__Work instructions__. So that nothing is lost, write out all the lines below exactly.

__Stored items from a collection__.
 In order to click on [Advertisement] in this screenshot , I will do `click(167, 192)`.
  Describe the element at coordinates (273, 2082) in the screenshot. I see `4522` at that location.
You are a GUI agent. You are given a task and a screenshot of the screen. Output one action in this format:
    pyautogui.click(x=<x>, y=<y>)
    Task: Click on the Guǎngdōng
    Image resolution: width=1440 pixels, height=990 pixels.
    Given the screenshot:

__Your solution__.
 In order to click on [Advertisement] in this screenshot , I will do `click(167, 192)`.
  Describe the element at coordinates (273, 2082) in the screenshot. I see `4522` at that location.
You are a GUI agent. You are given a task and a screenshot of the screen. Output one action in this format:
    pyautogui.click(x=<x>, y=<y>)
    Task: Click on the Guǎngdōng
    Image resolution: width=1440 pixels, height=990 pixels.
    Given the screenshot:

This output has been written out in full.